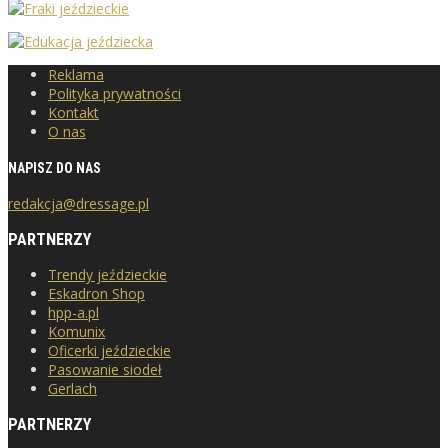
Reklama
Polityka prywatności
Kontakt
O nas
NAPISZ DO NAS
redakcja@dressage.pl
PARTNERZY
Trendy jeździeckie
Eskadron Shop
hpp-a.pl
Komunix
Oficerki jeździeckie
Pasowanie siodeł
Gerlach
PARTNERZY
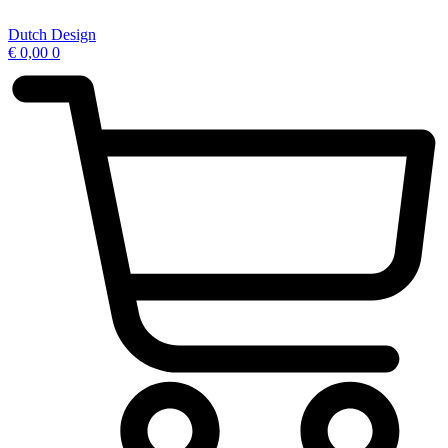
Ga
naar
Dutch Design
de
€
0,00
0
inhoud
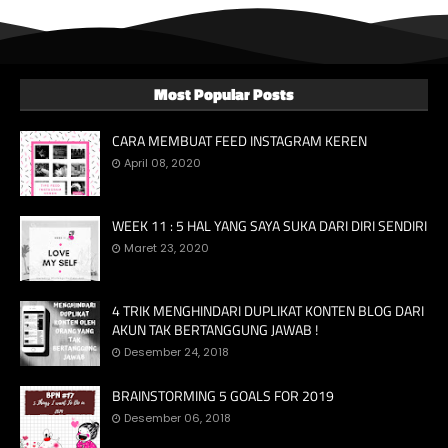
Most Popular Posts
CARA MEMBUAT FEED INSTAGRAM KEREN
April 08, 2020
WEEK 11 : 5 HAL YANG SAYA SUKA DARI DIRI SENDIRI
Maret 23, 2020
4 TRIK MENGHINDARI DUPLIKAT KONTEN BLOG DARI
AKUN TAK BERTANGGUNG JAWAB !
Desember 24, 2018
BRAINSTORMING 5 GOALS FOR 2019
Desember 06, 2018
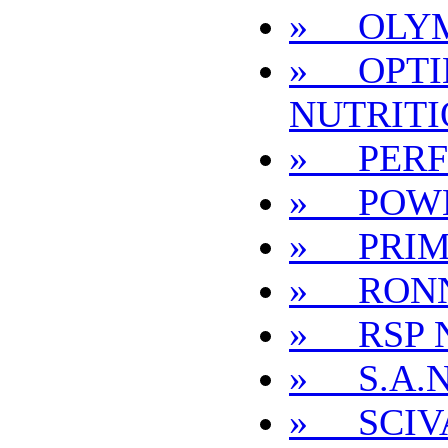
» OLYM
» OPT
NUTRIT
» PER
» POWE
» PRIM
» RONN
» RSP 
» S.A.N
» SCIV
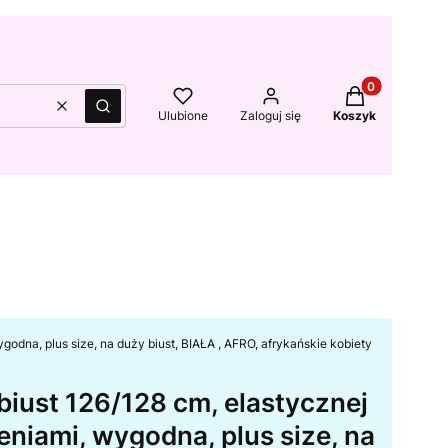
Produkty w kos
Wyczyść
Szukaj
Ulubione
Zaloguj się
Koszyk
godna, plus size, na duży biust, BIAŁA , AFRO, afrykańskie kobiety
biust 126/128 cm, elastycznej
eniami, wygodna, plus size, na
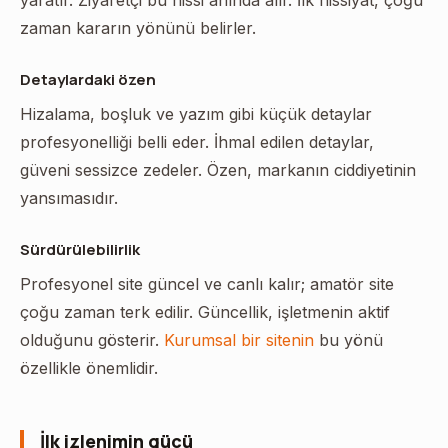
yaratır. Ziyaretçi bu hissi anında alır. İlk hissiyat, çoğu
zaman kararın yönünü belirler.
Detaylardaki özen
Hizalama, boşluk ve yazım gibi küçük detaylar
profesyonelliği belli eder. İhmal edilen detaylar,
güveni sessizce zedeler. Özen, markanın ciddiyetinin
yansımasıdır.
Sürdürülebilirlik
Profesyonel site güncel ve canlı kalır; amatör site
çoğu zaman terk edilir. Güncellik, işletmenin aktif
olduğunu gösterir.
Kurumsal bir sitenin
bu yönü
özellikle önemlidir.
İlk izlenimin gücü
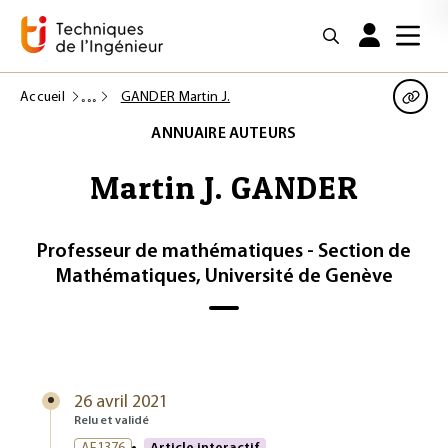
Accueil
GANDER Martin J.
ANNUAIRE AUTEURS
Martin J. GANDER
Professeur de mathématiques - Section de
Mathématiques, Université de Genève
26 avril 2021
Relu et validé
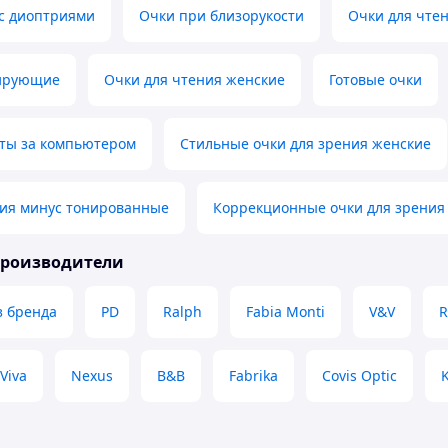
 с диоптриями
Очки при близорукости
Очки для чтен
тирующие
Очки для чтения женские
Готовые очки
оты за компьютером
Стильные очки для зрения женские
ния минус тонированные
Коррекционные очки для зрения
производители
з бренда
PD
Ralph
Fabia Monti
V&V
R
Viva
Nexus
B&B
Fabrika
Covis Optic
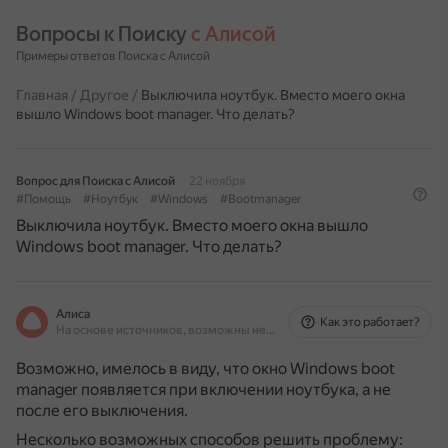
Вопросы к Поиску 
с Алисой
Примеры ответов Поиска с Алисой
Главная
/
Другое
/
Выключила ноутбук. Вместо моего окна
вышло Windows boot manager. Что делать?
Вопрос для Поиска с Алисой
22 ноября
#Помощь
#Ноутбук
#Windows
#Bootmanager
Выключила ноутбук. Вместо моего окна вышло
Windows boot manager. Что делать?
Алиса
Как это работает?
На основе источников, возможны неточности
Возможно, имелось в виду, что окно Windows boot
manager появляется при включении ноутбука, а не
после его выключения.
Несколько возможных способов решить проблему:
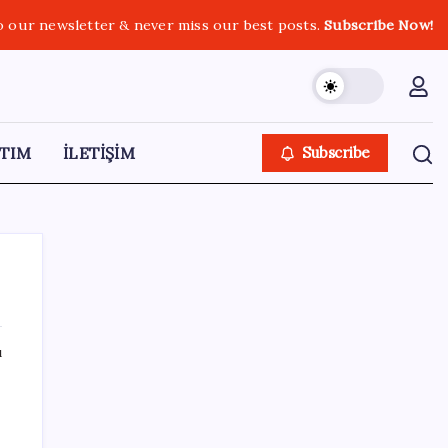
o our newsletter & never miss our best posts.
Subscribe Now!
TIM
İLETİŞİM
Subscribe
ı
SON YAZILAR
Çerçeve yasa kabul edilmişti: Bahçeli ‘evine
dönmeli’ demişti… Yılmaz’dan kritik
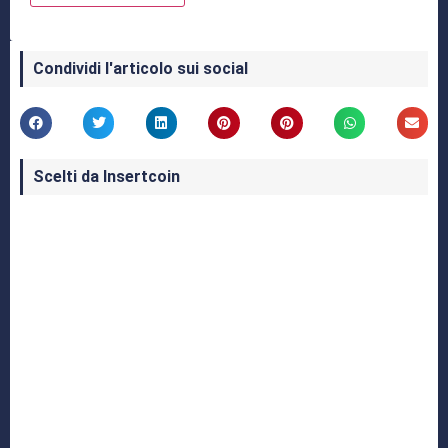
Condividi l'articolo sui social
Scelti da Insertcoin
I Migliori Giochi per MS-DOS: Una Guida ai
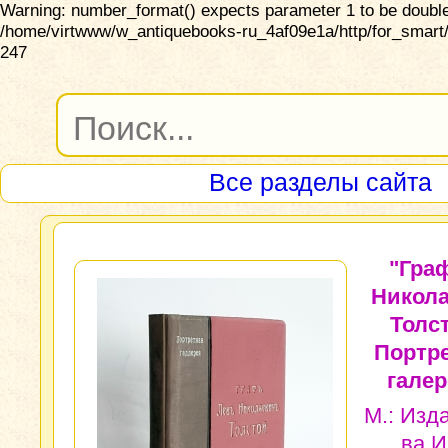
Warning: number_format() expects parameter 1 to be double,
/home/virtwww/w_antiquebooks-ru_4af09e1a/http/for_smart/
247
Все разделы сайта
"Гра
Никол
Толс
Портр
галер
М.: Изда
ва И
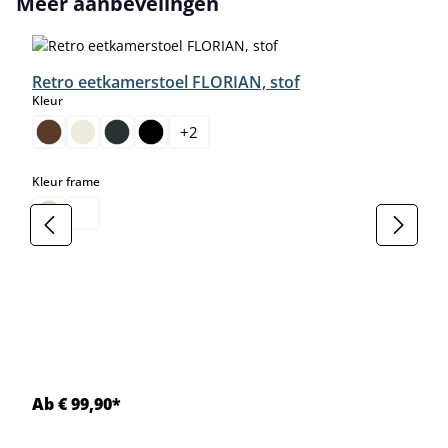
Meer aanbevelingen
Retro eetkamerstoel FLORIAN, stof
select
Kleur
+
2
select
Kleur frame
Ab € 99,90*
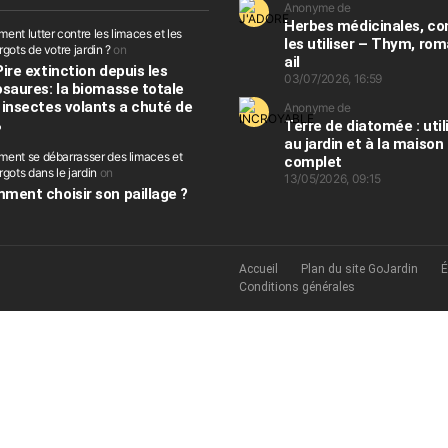
Anonyme de
Herbes médicinales, 
nt lutter contre les limaces et les
les utiliser – Thym, rom
gots de votre jardin ?
on
ail
Pire extinction depuis les
03/07/2026, 16:59
osaures: la biomasse totale
 insectes volants a chuté de
Anonyme de
%
Terre de diatomée : util
au jardin et à la maison
ent se débarrasser des limaces et
complet
gots dans le jardin
on
13/05/2026, 09:15
ment choisir son paillage ?
Accueil
Plan du site GoJardin
É
Conditions générales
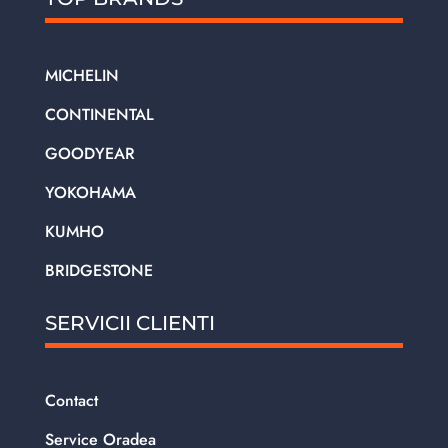
MICHELIN
CONTINENTAL
GOODYEAR
YOKOHAMA
KUMHO
BRIDGESTONE
SERVICII CLIENTI
Contact
Service Oradea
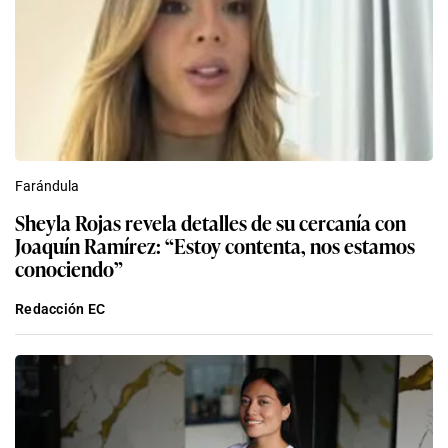
Farándula
Sheyla Rojas revela detalles de su cercanía con
Joaquín Ramírez: “Estoy contenta, nos estamos
conociendo”
Redacción EC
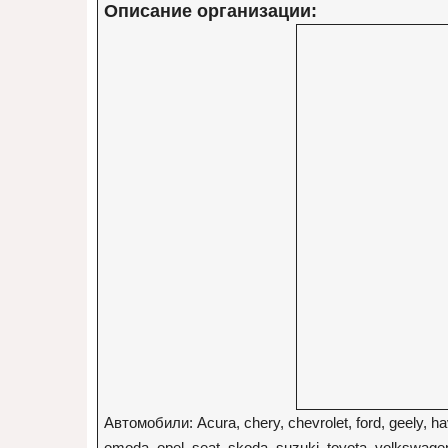
Описание организации:
Автомобили: Acura, chery, chevrolet, ford, geely, hava
omoda, opel, seat, skoda, suzuki, toyota, volksw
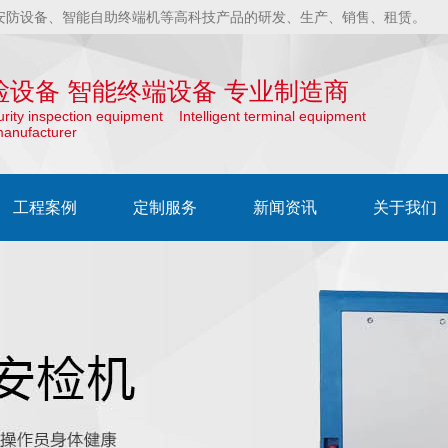
安防设备、智能自助终端机等高科技产品的研发、生产、销售、租赁。
检设备 智能终端设备 专业制造商
curity inspection equipment Intelligent terminal equipment
manufacturer
工程案例
定制服务
新闻资讯
关于我们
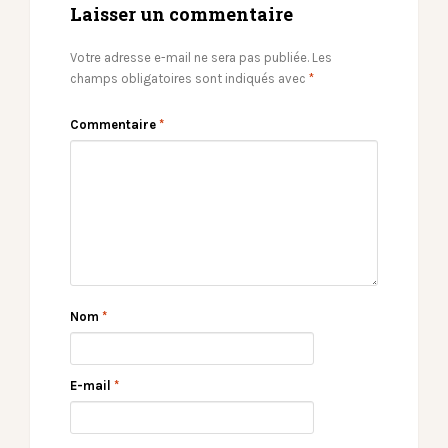
Laisser un commentaire
Votre adresse e-mail ne sera pas publiée.
Les
champs obligatoires sont indiqués avec
*
Commentaire
*
Nom
*
E-mail
*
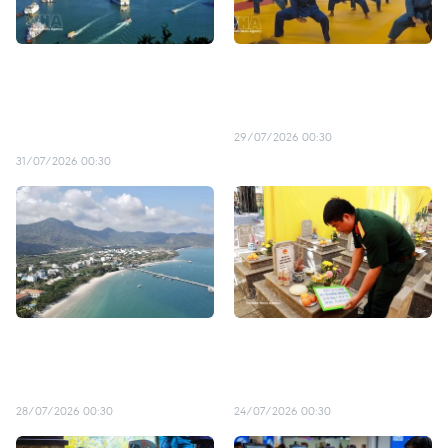
Le Vietnam ambitionne de
Le Vovinam confirme son
créer sa première « ville de
rayonnement mondial à
la photographie » d'ici
Paris
2027
29/07/2026 00:30
31/07/2026 00:30
Con Dao – une "terre de
Un devoir du cœur : rendre
mémoire" au cœur de la
leur nom aux soldats
mer
tombés pour la Patrie
28/07/2026 00:30
24/07/2026 00:30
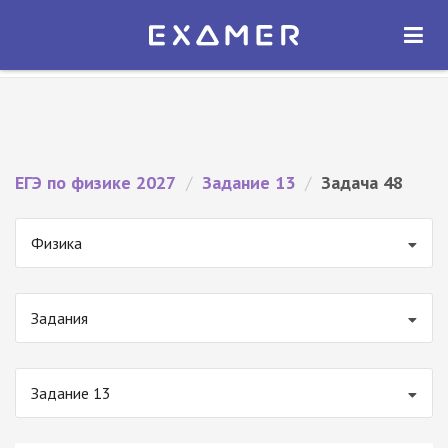
Экзамер — ЕГЭ 2027
×
ОТКРЫТЬ
Экзамер
Бесплатно - В Google Play
ЕГЭ по физике 2027
/
Задание 13
/
Задача 48
Физика
Задания
Задание 13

- - -

*Try it*
Go through the records above, find every line with the word "cœur", and list those lines.

*Exercise response*
Un devoir du cœur : rendre
mémoire" au cœur de la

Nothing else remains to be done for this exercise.